Sellaro estuvo acompañado por los representantes de Faica de Córdoba y de Santa Fe, Hugo Albado y Damián Valerio, quienes se refirieron a la dura situación que está viviendo esta industria en el interior del país.

SUFRE CORDOBA

“En Cordoba, el 70% de las fábricas están con suspensiones o cerradas”, describió Albado. Se dieron también ejemplos de otras complicaciones en el sector: Herzo cerró su fábrica de capelladas en La Rioja, dejando al pueblo donde estaba emplazada en una muy difícil situación.

Además redujo un centenar de empleados la empresa Yaguar, de Valentín Alsina, en Buenos Aires. En tanto, la empresa Wyler”s, en Alcorta, provincia de Santa Fe, acudió a 57 retiros voluntarios y se recordó que un gigante como Alpargatas cerró también dos plantas no hace mucho tiempo atrás.
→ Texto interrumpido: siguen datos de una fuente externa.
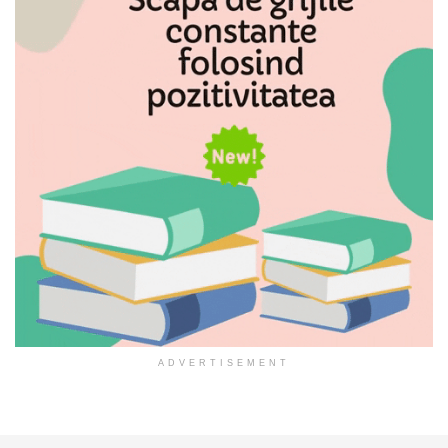
ADVERTISEMENT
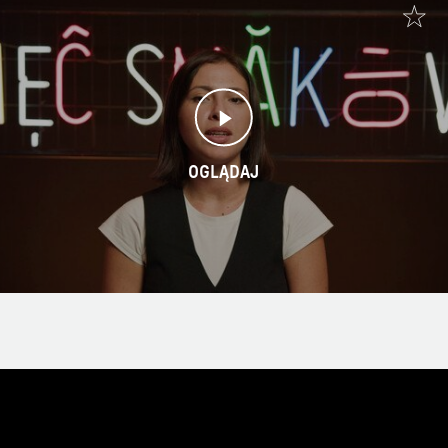
OGLĄDAJ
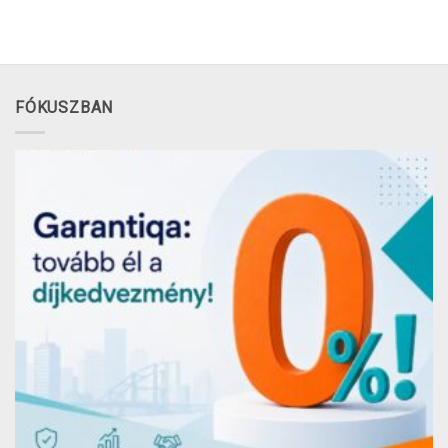
FÓKUSZBAN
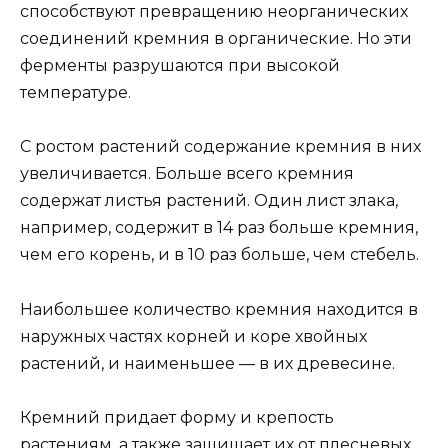
способствуют превращению неорганических
соединений кремния в органические. Но эти
ферменты разрушаются при высокой
температуре.
С ростом растений содержание кремния в них
увеличивается. Больше всего кремния
содержат листья растений. Один лист злака,
например, содержит в 14 раз больше кремния,
чем его корень, и в 10 раз больше, чем стебель.
Наибольшее количество кремния находится в
наружных частях корней и коре хвойных
растений, и наименьшее — в их древесине.
Кремний придает форму и крепость
растениям, а также защищает их от плесневых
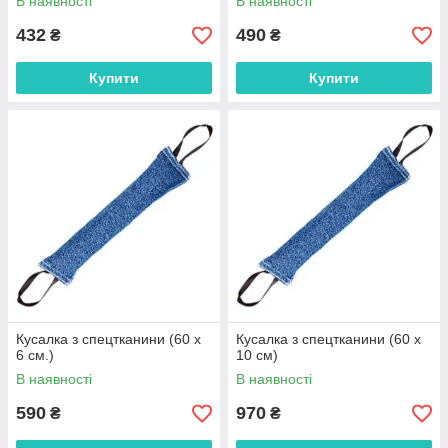
В наявності
В наявності
432
490
₴
₴
Купити
Купити
Кусалка з спецтканини (60 x
Кусалка з спецтканини (60 x
6 см.)
10 см)
В наявності
В наявності
590
970
₴
₴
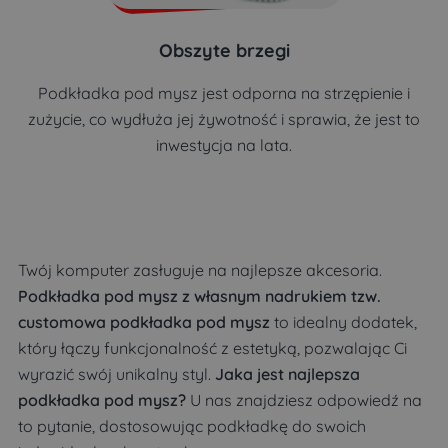
Obszyte brzegi
Podkładka pod mysz jest odporna na strzępienie i
zużycie, co wydłuża jej żywotność i sprawia, że jest to
inwestycja na lata.
Twój komputer zasługuje na najlepsze akcesoria.
Podkładka pod mysz z własnym nadrukiem tzw.
customowa podkładka pod mysz
to idealny dodatek,
który łączy funkcjonalność z estetyką, pozwalając Ci
wyrazić swój unikalny styl.
Jaka jest najlepsza
podkładka pod mysz?
U nas znajdziesz odpowiedź na
to pytanie, dostosowując podkładkę do swoich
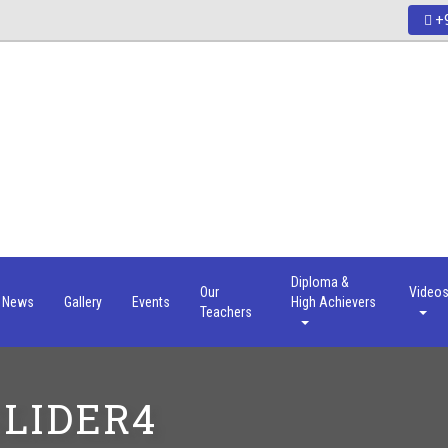
+9
Diploma &
Our
Video
News
Gallery
Events
High Achievers
Teachers
LIDER4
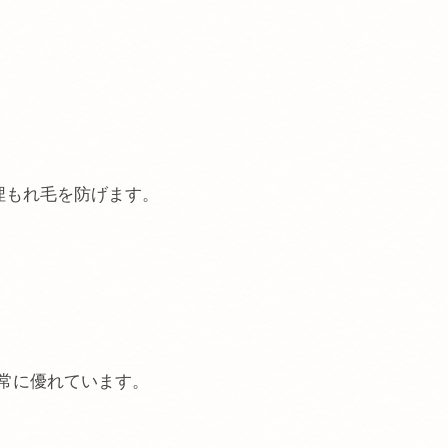
埋もれ毛を防げます。
常に優れています。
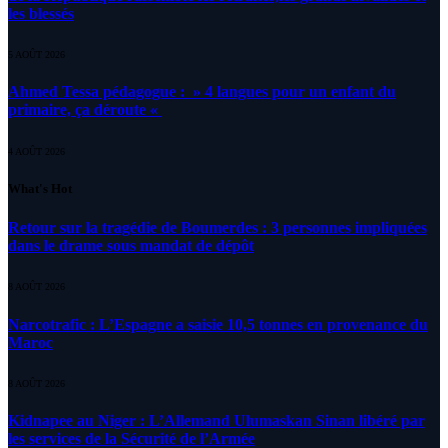
les blessés
5 AOÛT 2026
Ahmed Tessa pédagogue : » 4 langues pour un enfant du
primaire, ça déroute «
4 AOÛT 2026
What's Hot
Retour sur la tragédie de Boumerdes : 3 personnes impliquées
dans le drame sous mandat de dépôt
8 AOÛT 2026
Narcotrafic : L’Espagne a saisie 10,5 tonnes en provenance du
Maroc
8 AOÛT 2026
Kidnapee au Niger : L’Allemand Ulumaskan Sinan libéré par
les services de la Sécurité de l’Armée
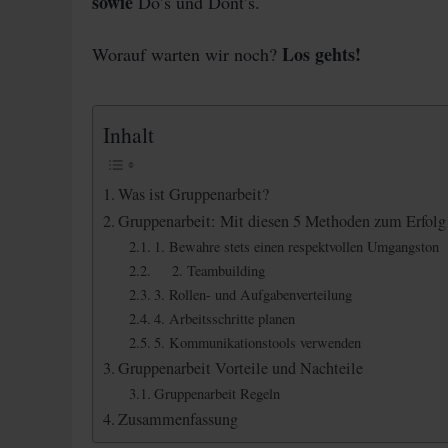
sowie
Do’s und Dont’s.
Los gehts!
Worauf warten wir noch?
Inhalt
Was ist Gruppenarbeit?
Gruppenarbeit: Mit diesen 5 Methoden zum Erfolg
1. Bewahre stets einen respektvollen Umgangston
2. Teambuilding
3. Rollen- und Aufgabenverteilung
4. Arbeitsschritte planen
5. Kommunikationstools verwenden
Gruppenarbeit Vorteile und Nachteile
Gruppenarbeit Regeln
Zusammenfassung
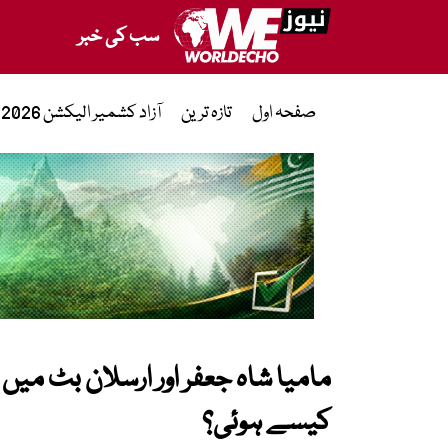
سب کی خبر
صفحہ اول
تازہ ترین
آزاد کشمیر الیکشن 2026
مامیا شاہ جعفر اور ارسلان بٹ می
کیسے ہوئی؟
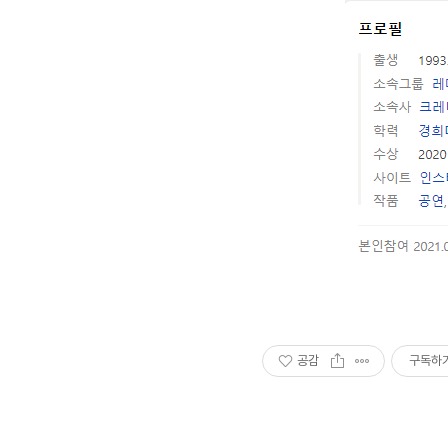
공감
구독하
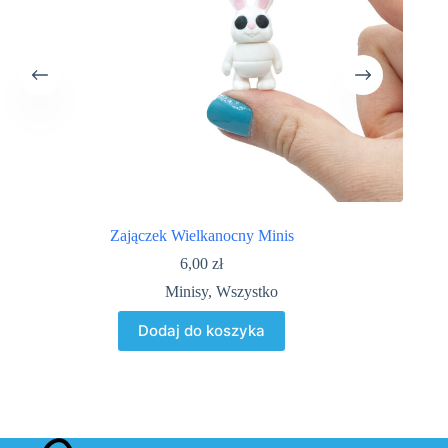
Zajączek Wielkanocny Minis
6,00
zł
Minisy
,
Wszystko
Dodaj do koszyka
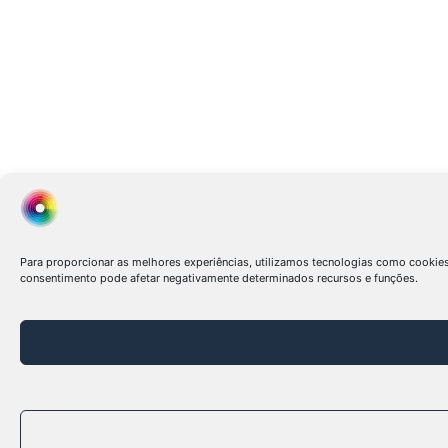
Para proporcionar as melhores experiências, utilizamos tecnologias como cookie
consentimento pode afetar negativamente determinados recursos e funções.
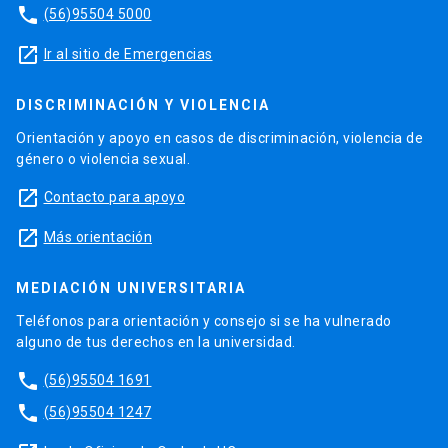
phone
(56)95504 5000
launch
Ir al sitio de Emergencias
DISCRIMINACIÓN Y VIOLENCIA
Orientación y apoyo en casos de discriminación, violencia de
género o violencia sexual.
launch
Contacto para apoyo
launch
Más orientación
MEDIACIÓN UNIVERSITARIA
Teléfonos para orientación y consejo si se ha vulnerado
alguno de tus derechos en la universidad.
phone
(56)95504 1691
phone
(56)95504 1247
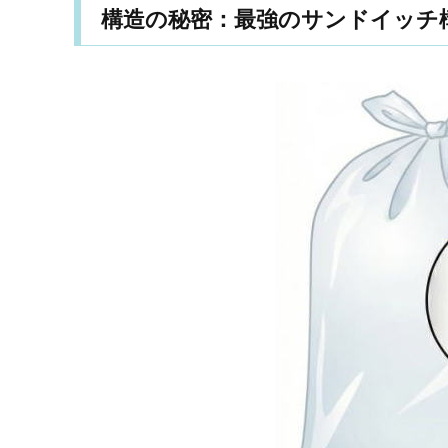
構造の秘密：最強のサンドイッチ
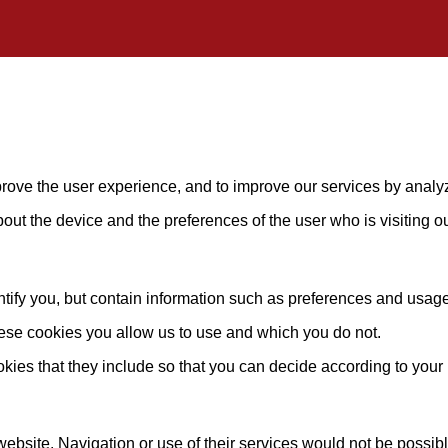
mprove the user experience, and to improve our services by analy
about the device and the preferences of the user who is visiting o
ify you, but contain information such as preferences and usage st
hese cookies you allow us to use and which you do not.
okies that they include so that you can decide according to your
website. Navigation or use of their services would not be possib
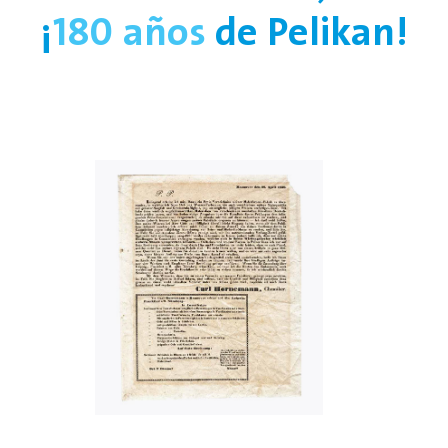
¡
180 años
de Pelikan!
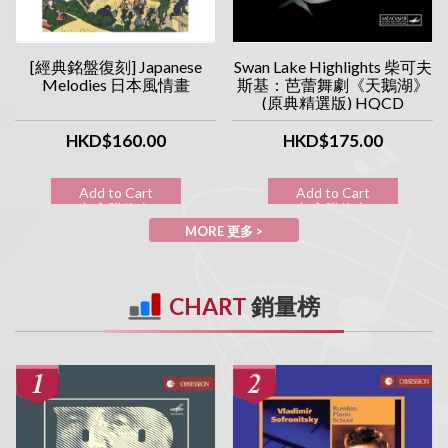
[經典銘盤復刻] Japanese
Swan Lake Highlights 柴可夫
Melodies 日本風情畫
斯基：芭蕾舞劇《天鵝湖》
(原典精選版) HQCD
HKD$160.00
HKD$175.00
Add to Cart
Add to Cart
加入購物車
加入購物車
MORE 更多 >
CHART
銷量榜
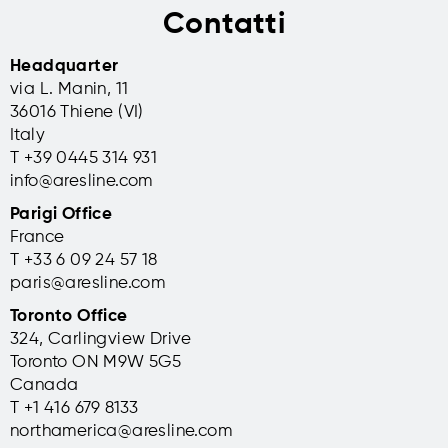
Contatti
Headquarter
via L. Manin, 11
36016 Thiene (VI)
Italy
T +39 0445 314 931
info@aresline.com
Parigi Office
France
T +33 6 09 24 57 18
paris@aresline.com
Toronto Office
324, Carlingview Drive
Toronto ON M9W 5G5
Canada
T +1 416 679 8133
northamerica@aresline.com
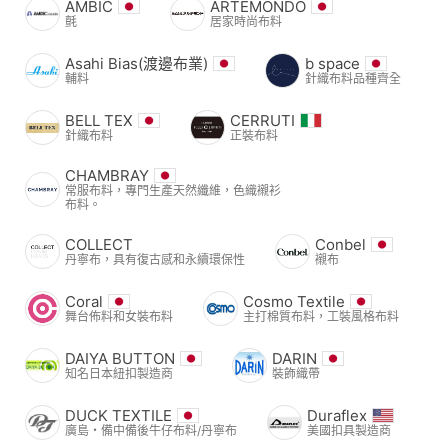
AMBIC
ARTEMONDO
氈
居家時尚布料
Asahi Bias(渡邊布業)
b space
輔料
針織布料品種齊全
BELL TEX
CERRUTI
針織布料
正裝布料
CHAMBRAY
常服布料，專門生產天然纖維，色織襯衫
布料。
COLLECT
Conbel
丹寧布，具有復古感和永續環保性
襯布
Coral
Cosmo Textile
舞台佈料和女裝布料
主打棉質布料，工裝風格布料
DAIYA BUTTON
DARIN
知名日本紐扣製造商
裝飾織帶
DUCK TEXTILE
Duraflex
廣島・備中備後牛仔布料/丹寧布
美國扣具製造商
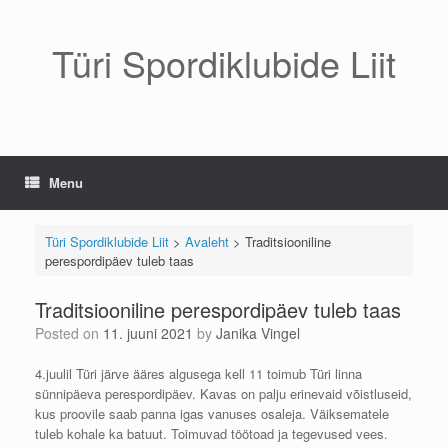
Skip
to
content
Türi Spordiklubide Liit
Menu
Türi Spordiklubide Liit
>
Avaleht
>
Traditsiooniline
perespordipäev tuleb taas
Traditsiooniline perespordipäev tuleb taas
Posted on
11. juuni 2021
by
Janika Vingel
4.juulil Türi järve ääres algusega kell 11 toimub Türi linna
sünnipäeva perespordipäev. Kavas on palju erinevaid võistluseid,
kus proovile saab panna igas vanuses osaleja. Väiksematele
tuleb kohale ka batuut. Toimuvad töötoad ja tegevused vees.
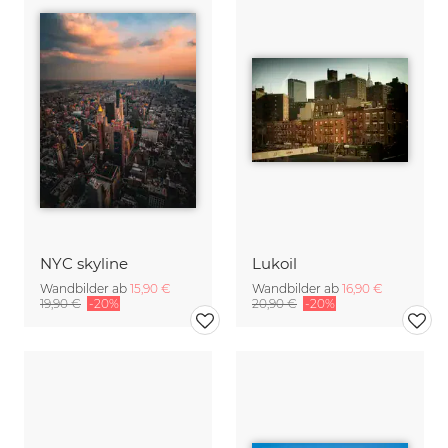
NYC skyline
Lukoil
Wandbilder ab
15,90 €
Wandbilder ab
16,90 €
19,90 €
-20%
20,90 €
-20%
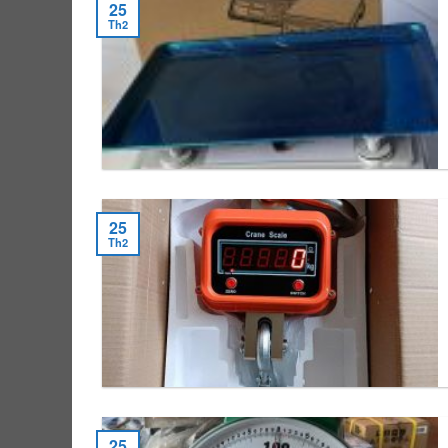
25
Th2
25
Th2
25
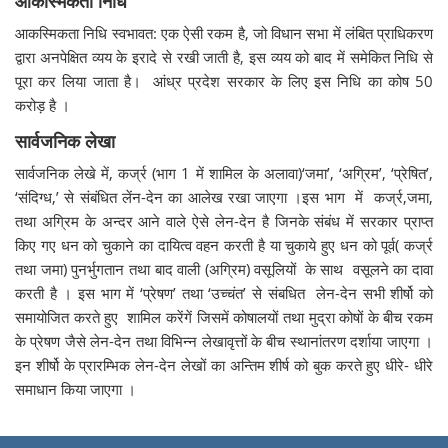
आकस्मिकता निधि
आकस्मिकता निधि स्वभावत: एक ऐसी रकम है, जो विधान सभा में लंबित प्राधिकरण
द्वारा अनपेक्षित व्यय के इरादे से रखी जाती है, इस व्यय को बाद में समेकित निधि से
पूरा कर लिया जाता है। आंध्र प्रदेश सरकार के लिए इस निधि का कोष 50
करोड़ है ।
सार्वजनिक लेखा
सार्वजनिक लेखे में, कर्ज्र (भाग 1 में शामिल के अलावा)‘जमा’, ‘अग्रिम’, ‘प्रेषित’,
‘संदिग्ध,’ से संबंधित लेंन-देन का आलेख रखा जाएगा ।इस भाग में कर्ज्र,जमा,
तथा अग्रिम के अन्दर आने वाले ऐसे लेन-देन है जिनके संबंध में सरकार प्राप्त
किए गए धन को चुकाने का दायित्व वहन करती है या चुकाये हुए धन को पूर्व( कर्ज्र
तथा जमा) पुनर्भुगतान तथा बाद वाली (अग्रिम) वसूलियों के साथ वसूलने का दावा
करती है । इस भाग में ‘प्रेषण’ तथा ‘उच्चंत’ से संबधित लेन-देन सभी शीर्षो को
समायोजित करते हुए शामिल करेंगें जिसमें कोषालयों तथा मुद्रा कोषों के बीच रकम
के प्रेषण जैसे लेन-देन तथा विभिन्न लेखावृत्तों के बीच स्थानांतरण दर्शाया जाएगा ।
इन शीर्षो के प्रारम्भिक लेन-देन लेखों का अन्तिम शीर्ष को बुक करते हुए धीरे- धीरे
समाधान किया जाएगा ।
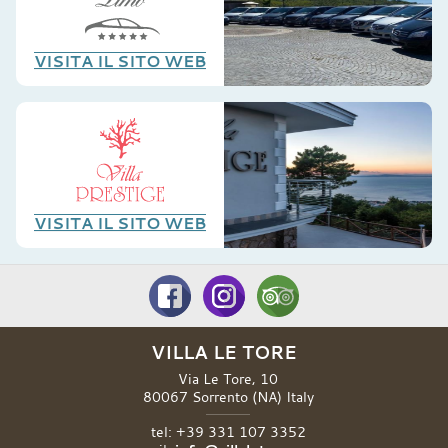
VISITA IL SITO WEB
VISITA IL SITO WEB
VILLA LE TORE
Via Le Tore, 10
80067
Sorrento
(NA)
Italy
tel:
+39 331 107 3352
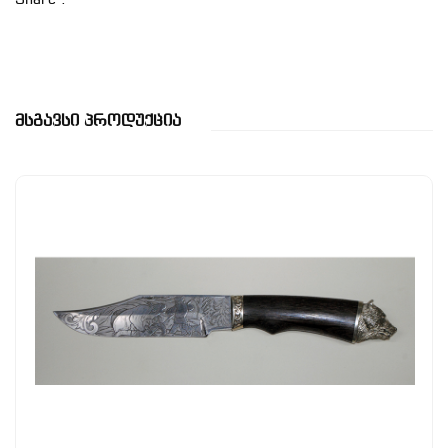
Share :
Მსგავსი Პროდუქცია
Desde la Faica señalaron que presentaron al gobierno nacional un plan de mejora de competitividad para el sector que busca incentivar el desarrollo de la industria local, pero “hasta el momento hay buena voluntad del gobierno pero pocos hechos concretos”, expresó Sellaro.

El plan de mejora de la competitividad consiste en incorporar a los productos mayor valor agregado, especialización productiva, inserción internacional, fortalecimiento de la cadena de valor y mejores prácticas productivas.

El programa contempla incentivar el desarrollo industrial, mejorar la competitividad y la especialización e inserción internacional del calzado nacional.

CAMINO A SEGUIR

El año pasado junto con la universidad de Palermo la Federación trabajó en un plan de promoción del calzado argentino lanzando la marca país, que ha dado buenos resultados.

“Se han logrado exportar unos dos millones de pares de calzado de gran valor agregado. Faltan más incentivos para generar un mercado que también pueda apostar al mercado externo”, comentó Sellaro.

El representante de Faica también comentó que los fabricantes de zapatillas en varios casos están trayendo los llamados “kits” para luego armar aquí el calzado. “Esto quita puestos de trabajo porque no es lo mismo producir todo acá”.

Desde la entidad también se quejaron de los altos costos financieros que padecen para la producción.